Bertil Vallien
Mañana, cuando regrese a Madrid, Estocolmo estará geográficamente a unos tres mil kilómetros, pero es posible que haya quedado impresa en mi cartografía mental, y que cuando pasee por el Retiro y crujan, bajo mis zapatos, unas hojas de castaño, caídas hace mucho tiempo, me acuerde del crujido de la nieve bajo mis botas al pasear por los muelles.
Y puede que cuando llueva, mi mente confunda gotas con copos, y, a la manera de los inuits, los llame con decenas de palabras diferentes dependiendo de su consistencia, frialdad o densidad.
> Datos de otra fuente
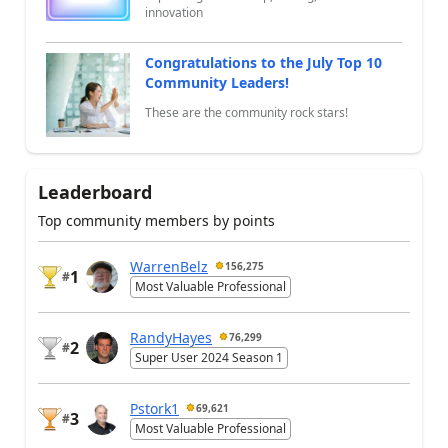
innovation
Congratulations to the July Top 10
Community Leaders!
These are the community rock stars!
Leaderboard
Top community members by points
WarrenBelz
156,275
1
#
Most Valuable Professional
RandyHayes
76,299
2
#
Super User 2024 Season 1
Pstork1
69,621
3
#
Most Valuable Professional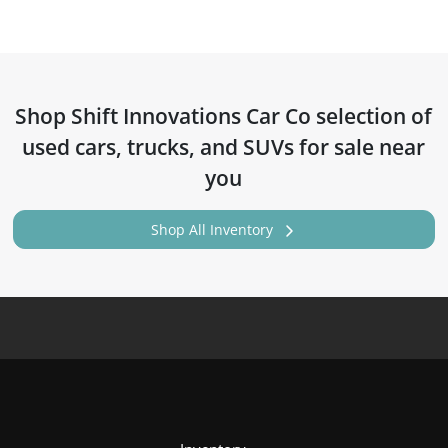
Shop
Shift Innovations Car Co
selection of
used cars, trucks, and SUVs for sale near
you
Shop All Inventory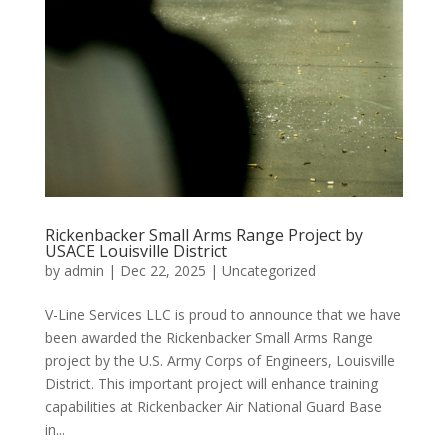
Rickenbacker Small Arms Range Project by
USACE Louisville District
by
admin
|
Dec 22, 2025
|
Uncategorized
V-Line Services LLC is proud to announce that we have
been awarded the Rickenbacker Small Arms Range
project by the U.S. Army Corps of Engineers, Louisville
District. This important project will enhance training
capabilities at Rickenbacker Air National Guard Base
in...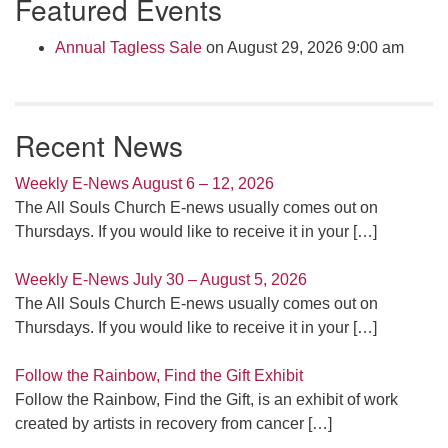
Featured Events
Navigation
Annual Tagless Sale
on August 29, 2026 9:00 am
Recent News
Weekly E-News August 6 – 12, 2026
The All Souls Church E-news usually comes out on
Thursdays. If you would like to receive it in your
[…]
Weekly E-News July 30 – August 5, 2026
The All Souls Church E-news usually comes out on
Thursdays. If you would like to receive it in your
[…]
Follow the Rainbow, Find the Gift Exhibit
Follow the Rainbow, Find the Gift, is an exhibit of work
created by artists in recovery from cancer
[…]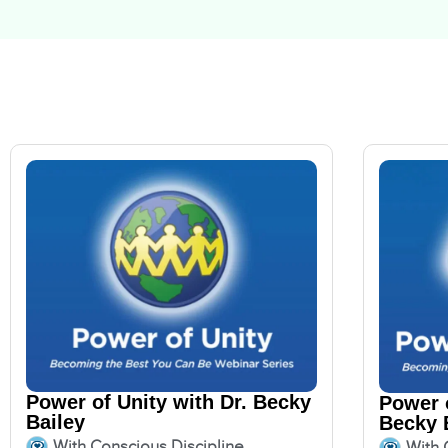
Power of Unity with Dr. Becky
Power o
Bailey
Becky 
With Conscious Discipline
With 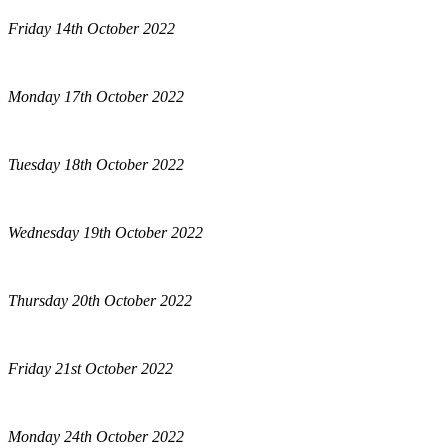
Friday 14th October 2022
Monday 17th October 2022
Tuesday 18th October 2022
Wednesday 19th October 2022
Thursday 20th October 2022
Friday 21st October 2022
Monday 24th October 2022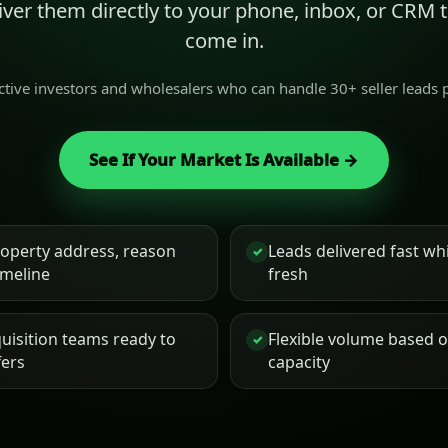
liver them directly to your phone, inbox, or CRM
come in.
active investors and wholesalers who can handle 30+ seller leads
See If Your Market Is Available →
roperty address, reason
Leads delivered fast while
✓
timeline
fresh
uisition teams ready to
Flexible volume based 
✓
fers
capacity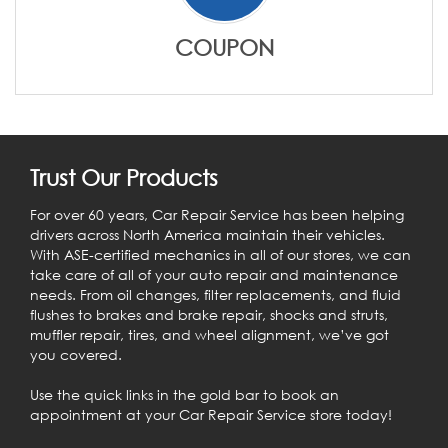
COUPON
Trust Our Products
For over 60 years, Car Repair Service has been helping
drivers across North America maintain their vehicles.
With ASE-certified mechanics in all of our stores, we can
take care of all of your auto repair and maintenance
needs. From oil changes, filter replacements, and fluid
flushes to brakes and brake repair, shocks and struts,
muffler repair, tires, and wheel alignment, we’ve got
you covered.
Use the quick links in the gold bar to book an
appointment at your Car Repair Service store today!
No es imposible que, al llegar los primeros calores y picar hielo para preparar una limonada, mis oídos rememoren el sonido del casco del barco abriéndose paso en la superficie helada de los estrechos brazos de mar que separan las catorce islas donde se afianza la ciudad de Estocolmo.
Pero de lo que sí estoy segura, es que recordaré Estocolmo, cuando esté sola y pensativa, en el silencio blanco y negro de mi mente vuelta hacía dentro sin medida de tiempo.
Ahora, después de hacer la maleta, al acercarme a la ventana y dejar mi mirada vagabundear por las orillas nevadas, sé que guardaré en la periferia de mis sueños, el recuerdo de este viaje como un instante blanco.